339 forum posts
There was a lovely theory...
The plants each wanted to grow higher and reach above the canopy to soak up the sun. Tricky because they were all a bit floppy until one of them invented lignin and suddenly the sky was the limit.
Unfortunately the bacteria and fungi that ate dead trees did not know how to digest lignin so the dead trees piled up and then got buried eventually becoming great seams of coal, taking most of the atmospheric carbon with them.
Now the bacteria and fungi have gotten their acts together we neeed to release that carbon back in to the atmosphere, restoring the natural levels in which the plants evolved and adapted to.
|duncan webster||01/03/2020 11:43:13|
2527 forum posts
I'd love to see the energy balance for kiln dried firewood. How much of the dried stuff that comes out do you then have to feed back in to dry the next load. Surely just keeping it under cover for a couple of years would make more sense? Of course you'd then have to work out how many acres of under cover storage we needed, and what the carbon footprint of building it was. I've seen some really impressive large span wooden structures, they should have a fairly low footprint, just no concrete floors.

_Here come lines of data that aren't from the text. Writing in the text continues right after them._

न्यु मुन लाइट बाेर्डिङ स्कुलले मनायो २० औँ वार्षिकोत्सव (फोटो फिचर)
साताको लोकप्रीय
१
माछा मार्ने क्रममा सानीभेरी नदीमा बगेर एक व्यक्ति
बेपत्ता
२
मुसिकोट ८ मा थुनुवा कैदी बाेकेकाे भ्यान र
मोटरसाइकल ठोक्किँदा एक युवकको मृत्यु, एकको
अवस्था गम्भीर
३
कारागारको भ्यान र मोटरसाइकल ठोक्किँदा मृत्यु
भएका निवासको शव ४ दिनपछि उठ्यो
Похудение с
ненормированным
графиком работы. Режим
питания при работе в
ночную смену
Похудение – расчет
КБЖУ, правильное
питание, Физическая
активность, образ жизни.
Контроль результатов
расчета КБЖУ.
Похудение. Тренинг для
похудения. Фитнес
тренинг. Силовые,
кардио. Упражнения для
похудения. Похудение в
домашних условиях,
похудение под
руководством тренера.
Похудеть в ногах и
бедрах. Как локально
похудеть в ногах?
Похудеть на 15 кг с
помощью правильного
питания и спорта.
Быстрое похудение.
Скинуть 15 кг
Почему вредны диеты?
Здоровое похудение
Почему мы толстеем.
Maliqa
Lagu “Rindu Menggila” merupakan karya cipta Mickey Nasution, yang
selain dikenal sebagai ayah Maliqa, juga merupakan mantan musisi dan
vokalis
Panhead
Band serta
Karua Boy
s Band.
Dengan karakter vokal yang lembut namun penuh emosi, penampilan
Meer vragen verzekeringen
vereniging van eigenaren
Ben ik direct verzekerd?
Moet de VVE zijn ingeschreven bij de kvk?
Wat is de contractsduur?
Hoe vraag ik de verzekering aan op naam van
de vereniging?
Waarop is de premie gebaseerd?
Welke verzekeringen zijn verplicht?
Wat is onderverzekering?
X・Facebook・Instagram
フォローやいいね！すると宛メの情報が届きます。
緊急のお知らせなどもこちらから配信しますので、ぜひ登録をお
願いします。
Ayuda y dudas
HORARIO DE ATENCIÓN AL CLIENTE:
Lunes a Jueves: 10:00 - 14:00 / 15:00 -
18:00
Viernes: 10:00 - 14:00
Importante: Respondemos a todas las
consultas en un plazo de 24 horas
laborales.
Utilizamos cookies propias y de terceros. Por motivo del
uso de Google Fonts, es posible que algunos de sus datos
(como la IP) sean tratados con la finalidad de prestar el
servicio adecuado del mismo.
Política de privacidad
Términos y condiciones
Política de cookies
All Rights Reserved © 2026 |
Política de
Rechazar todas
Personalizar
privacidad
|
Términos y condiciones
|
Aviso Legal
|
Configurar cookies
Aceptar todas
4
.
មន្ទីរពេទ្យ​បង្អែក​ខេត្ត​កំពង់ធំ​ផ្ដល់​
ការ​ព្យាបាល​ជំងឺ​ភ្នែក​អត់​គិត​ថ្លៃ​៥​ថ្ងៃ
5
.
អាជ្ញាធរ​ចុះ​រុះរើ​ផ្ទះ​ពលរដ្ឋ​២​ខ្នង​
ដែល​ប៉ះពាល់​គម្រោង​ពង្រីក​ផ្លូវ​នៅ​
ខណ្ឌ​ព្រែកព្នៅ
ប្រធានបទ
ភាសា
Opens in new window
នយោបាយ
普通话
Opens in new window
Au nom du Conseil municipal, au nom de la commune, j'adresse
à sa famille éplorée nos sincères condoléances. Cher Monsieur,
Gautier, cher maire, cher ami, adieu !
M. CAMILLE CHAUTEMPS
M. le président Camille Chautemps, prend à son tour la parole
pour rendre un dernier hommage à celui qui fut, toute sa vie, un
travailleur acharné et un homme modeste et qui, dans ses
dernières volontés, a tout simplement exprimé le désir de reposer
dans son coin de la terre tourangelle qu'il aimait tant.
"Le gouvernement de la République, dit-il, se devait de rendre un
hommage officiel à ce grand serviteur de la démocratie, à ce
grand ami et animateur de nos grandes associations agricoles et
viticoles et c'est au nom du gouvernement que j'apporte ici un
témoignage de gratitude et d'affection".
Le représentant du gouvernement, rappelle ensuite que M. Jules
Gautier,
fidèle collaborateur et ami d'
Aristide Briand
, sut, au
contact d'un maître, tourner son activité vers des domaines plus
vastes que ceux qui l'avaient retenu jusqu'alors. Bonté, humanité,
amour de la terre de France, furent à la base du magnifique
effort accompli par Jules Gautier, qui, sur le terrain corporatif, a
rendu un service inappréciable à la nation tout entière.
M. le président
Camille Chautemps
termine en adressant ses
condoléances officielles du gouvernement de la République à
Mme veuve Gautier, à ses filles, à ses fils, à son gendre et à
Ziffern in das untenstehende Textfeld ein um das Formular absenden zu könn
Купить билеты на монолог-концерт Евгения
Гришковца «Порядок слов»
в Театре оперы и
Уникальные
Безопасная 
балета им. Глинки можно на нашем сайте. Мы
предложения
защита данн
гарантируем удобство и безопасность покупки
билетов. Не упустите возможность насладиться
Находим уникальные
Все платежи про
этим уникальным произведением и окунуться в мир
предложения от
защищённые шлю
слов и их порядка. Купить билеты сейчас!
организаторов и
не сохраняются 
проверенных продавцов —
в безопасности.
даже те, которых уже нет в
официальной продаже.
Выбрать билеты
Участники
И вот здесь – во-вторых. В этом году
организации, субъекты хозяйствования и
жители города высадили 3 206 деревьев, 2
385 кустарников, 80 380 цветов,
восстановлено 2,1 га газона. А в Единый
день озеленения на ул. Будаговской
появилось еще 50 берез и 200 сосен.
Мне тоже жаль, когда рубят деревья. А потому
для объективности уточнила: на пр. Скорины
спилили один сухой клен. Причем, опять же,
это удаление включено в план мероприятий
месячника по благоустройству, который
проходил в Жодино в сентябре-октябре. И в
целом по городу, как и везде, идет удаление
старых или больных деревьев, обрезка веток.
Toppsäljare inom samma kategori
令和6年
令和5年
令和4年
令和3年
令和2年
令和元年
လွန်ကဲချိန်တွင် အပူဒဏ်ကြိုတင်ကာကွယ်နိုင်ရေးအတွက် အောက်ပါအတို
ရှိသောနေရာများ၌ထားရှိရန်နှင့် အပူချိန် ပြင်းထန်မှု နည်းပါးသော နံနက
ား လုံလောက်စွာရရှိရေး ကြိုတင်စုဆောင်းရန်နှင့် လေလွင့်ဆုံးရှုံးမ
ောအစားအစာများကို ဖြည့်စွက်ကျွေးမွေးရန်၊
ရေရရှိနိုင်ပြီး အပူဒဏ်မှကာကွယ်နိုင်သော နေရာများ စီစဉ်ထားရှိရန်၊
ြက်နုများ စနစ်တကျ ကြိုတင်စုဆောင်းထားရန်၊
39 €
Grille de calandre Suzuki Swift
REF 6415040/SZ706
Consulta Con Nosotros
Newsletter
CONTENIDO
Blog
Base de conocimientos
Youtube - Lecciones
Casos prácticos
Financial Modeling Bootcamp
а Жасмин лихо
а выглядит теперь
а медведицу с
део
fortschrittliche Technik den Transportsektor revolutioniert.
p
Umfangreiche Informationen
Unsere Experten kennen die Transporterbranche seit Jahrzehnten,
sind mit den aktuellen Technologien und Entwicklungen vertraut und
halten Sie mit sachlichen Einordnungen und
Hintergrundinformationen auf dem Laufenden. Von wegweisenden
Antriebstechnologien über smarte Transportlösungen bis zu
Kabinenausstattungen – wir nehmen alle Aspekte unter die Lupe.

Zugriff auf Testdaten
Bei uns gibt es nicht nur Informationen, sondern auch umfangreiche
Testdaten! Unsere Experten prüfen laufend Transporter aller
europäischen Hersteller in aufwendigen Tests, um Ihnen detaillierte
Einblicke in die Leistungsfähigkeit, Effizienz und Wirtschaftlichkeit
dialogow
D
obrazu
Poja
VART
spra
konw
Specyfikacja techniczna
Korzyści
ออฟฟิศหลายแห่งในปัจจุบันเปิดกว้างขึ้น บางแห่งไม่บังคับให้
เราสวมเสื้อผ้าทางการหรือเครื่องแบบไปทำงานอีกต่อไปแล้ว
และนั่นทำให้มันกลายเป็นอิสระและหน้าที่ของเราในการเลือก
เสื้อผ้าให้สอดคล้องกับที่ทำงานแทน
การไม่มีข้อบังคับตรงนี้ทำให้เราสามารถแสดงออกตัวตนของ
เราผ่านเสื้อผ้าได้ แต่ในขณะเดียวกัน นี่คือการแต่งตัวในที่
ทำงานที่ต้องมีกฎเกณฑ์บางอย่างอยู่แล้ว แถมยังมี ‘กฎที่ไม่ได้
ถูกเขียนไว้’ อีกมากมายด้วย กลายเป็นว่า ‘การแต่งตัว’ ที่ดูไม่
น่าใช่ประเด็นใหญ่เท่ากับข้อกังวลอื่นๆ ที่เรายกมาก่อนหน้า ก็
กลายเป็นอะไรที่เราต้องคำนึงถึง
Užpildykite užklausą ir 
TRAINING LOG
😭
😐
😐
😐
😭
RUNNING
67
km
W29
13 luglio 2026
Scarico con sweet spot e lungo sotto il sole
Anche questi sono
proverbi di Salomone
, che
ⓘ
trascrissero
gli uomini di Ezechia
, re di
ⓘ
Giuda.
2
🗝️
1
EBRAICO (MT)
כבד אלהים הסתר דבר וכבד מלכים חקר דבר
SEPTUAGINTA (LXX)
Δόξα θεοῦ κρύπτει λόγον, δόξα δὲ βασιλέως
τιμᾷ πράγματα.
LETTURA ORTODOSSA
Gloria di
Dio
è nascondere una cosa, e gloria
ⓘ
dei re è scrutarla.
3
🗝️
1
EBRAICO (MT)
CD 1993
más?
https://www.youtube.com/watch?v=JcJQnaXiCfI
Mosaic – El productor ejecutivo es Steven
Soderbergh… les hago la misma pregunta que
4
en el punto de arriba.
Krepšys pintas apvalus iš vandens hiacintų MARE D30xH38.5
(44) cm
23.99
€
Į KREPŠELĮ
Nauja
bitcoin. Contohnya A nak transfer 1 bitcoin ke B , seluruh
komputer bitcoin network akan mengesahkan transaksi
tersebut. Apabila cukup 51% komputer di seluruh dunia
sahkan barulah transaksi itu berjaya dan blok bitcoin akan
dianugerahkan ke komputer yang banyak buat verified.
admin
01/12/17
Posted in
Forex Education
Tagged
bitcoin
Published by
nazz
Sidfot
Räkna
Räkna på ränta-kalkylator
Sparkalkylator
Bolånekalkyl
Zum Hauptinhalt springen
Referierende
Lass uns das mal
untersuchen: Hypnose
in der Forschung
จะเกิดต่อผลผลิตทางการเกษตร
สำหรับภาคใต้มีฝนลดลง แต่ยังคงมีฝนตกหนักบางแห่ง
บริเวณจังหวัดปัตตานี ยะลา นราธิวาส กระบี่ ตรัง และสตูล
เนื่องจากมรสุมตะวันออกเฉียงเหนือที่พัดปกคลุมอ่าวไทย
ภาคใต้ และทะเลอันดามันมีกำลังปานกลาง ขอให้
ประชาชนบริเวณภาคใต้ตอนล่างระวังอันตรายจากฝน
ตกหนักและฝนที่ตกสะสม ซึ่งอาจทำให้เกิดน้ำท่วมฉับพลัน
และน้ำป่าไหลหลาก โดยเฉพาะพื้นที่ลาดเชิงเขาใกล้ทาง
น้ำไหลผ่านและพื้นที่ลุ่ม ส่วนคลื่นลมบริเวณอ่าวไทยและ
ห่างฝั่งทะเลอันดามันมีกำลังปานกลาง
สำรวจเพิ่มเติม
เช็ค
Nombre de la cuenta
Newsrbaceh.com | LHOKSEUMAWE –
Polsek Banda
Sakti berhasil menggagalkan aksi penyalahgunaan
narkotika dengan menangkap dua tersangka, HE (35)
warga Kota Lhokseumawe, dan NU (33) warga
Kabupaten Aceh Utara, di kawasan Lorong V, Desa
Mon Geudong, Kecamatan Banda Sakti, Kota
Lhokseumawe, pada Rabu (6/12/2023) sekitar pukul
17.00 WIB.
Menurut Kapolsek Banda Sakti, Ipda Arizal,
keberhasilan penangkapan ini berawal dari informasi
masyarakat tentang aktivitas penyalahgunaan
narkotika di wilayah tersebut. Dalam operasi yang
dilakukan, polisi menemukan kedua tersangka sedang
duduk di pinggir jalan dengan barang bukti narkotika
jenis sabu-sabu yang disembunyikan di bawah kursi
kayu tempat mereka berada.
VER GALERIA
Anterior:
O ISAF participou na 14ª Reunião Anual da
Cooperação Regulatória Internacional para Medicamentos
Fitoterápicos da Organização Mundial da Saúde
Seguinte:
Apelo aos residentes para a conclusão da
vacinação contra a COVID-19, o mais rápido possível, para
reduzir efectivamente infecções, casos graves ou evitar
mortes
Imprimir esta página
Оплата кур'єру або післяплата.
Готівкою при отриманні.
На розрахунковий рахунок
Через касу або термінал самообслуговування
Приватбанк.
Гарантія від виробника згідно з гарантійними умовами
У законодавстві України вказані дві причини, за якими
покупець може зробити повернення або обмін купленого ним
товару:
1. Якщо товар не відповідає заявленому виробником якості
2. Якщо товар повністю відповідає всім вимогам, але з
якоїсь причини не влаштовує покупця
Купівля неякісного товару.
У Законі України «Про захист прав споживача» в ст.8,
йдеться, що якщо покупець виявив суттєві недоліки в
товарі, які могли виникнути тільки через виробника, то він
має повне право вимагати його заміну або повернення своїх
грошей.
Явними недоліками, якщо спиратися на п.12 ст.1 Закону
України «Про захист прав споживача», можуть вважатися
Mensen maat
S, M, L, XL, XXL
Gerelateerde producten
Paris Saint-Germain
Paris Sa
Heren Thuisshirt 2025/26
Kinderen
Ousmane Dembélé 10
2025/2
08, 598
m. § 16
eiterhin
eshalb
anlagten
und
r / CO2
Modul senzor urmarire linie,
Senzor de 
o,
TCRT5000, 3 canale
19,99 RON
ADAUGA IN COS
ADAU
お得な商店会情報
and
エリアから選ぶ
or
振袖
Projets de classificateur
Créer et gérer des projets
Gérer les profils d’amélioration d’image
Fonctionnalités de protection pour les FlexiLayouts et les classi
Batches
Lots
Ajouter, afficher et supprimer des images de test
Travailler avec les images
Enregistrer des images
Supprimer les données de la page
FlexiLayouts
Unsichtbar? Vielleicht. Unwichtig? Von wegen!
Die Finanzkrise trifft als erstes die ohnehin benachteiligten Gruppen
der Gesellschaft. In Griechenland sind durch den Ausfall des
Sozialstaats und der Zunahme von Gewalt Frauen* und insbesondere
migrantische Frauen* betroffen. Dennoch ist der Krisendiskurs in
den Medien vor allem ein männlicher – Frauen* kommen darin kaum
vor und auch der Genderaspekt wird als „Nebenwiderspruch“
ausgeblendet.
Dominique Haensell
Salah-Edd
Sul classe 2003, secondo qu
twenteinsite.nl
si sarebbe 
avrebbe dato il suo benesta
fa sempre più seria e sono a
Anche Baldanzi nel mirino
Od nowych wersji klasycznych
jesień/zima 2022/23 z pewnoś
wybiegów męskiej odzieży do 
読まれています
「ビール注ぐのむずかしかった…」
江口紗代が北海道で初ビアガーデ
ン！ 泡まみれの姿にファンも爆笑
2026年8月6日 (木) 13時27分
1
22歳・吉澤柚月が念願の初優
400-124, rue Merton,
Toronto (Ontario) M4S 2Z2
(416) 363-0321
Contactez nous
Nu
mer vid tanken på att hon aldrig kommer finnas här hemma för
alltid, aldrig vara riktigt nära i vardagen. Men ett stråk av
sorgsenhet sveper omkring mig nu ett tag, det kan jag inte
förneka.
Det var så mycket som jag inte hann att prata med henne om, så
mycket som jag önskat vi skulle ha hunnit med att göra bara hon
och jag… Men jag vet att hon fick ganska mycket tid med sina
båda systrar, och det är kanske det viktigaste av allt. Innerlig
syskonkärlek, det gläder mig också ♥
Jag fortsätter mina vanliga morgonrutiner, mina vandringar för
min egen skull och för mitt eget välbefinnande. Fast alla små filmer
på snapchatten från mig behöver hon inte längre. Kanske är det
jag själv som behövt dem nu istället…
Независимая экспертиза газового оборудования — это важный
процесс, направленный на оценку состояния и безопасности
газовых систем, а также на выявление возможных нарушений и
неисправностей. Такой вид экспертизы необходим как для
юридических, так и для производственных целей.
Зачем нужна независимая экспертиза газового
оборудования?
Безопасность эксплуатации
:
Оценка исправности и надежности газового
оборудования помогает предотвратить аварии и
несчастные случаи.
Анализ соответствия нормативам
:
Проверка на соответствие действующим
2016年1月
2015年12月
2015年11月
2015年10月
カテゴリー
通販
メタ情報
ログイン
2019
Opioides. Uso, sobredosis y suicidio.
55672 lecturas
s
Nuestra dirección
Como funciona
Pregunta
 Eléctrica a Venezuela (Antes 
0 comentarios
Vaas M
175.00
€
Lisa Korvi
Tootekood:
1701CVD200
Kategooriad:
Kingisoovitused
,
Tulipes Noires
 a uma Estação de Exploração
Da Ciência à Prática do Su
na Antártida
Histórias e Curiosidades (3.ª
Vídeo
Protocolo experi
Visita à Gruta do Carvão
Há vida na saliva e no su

All this will be killed off by accountants, if there isn't a return in 3 months forget it.
On a second tack, in the village I grew up in there was a sawmill which had a suction gas engine that ran on sawdust. Must have been similar to this https://www.paxmanhistory.org.uk/suctngas.htm but it's a long time ago. You could hear it for at least half a mile!
Edited By duncan webster on 01/03/2020 11:48:05
905 forum posts
I perceive that regulation of kiln dried logs will be overseen by Trading Standards, they seem the logical persons to police sales, with the current level of under provision of manpower in local authority departments I bet that it will be a very low priority and very few transgressors will be held to account.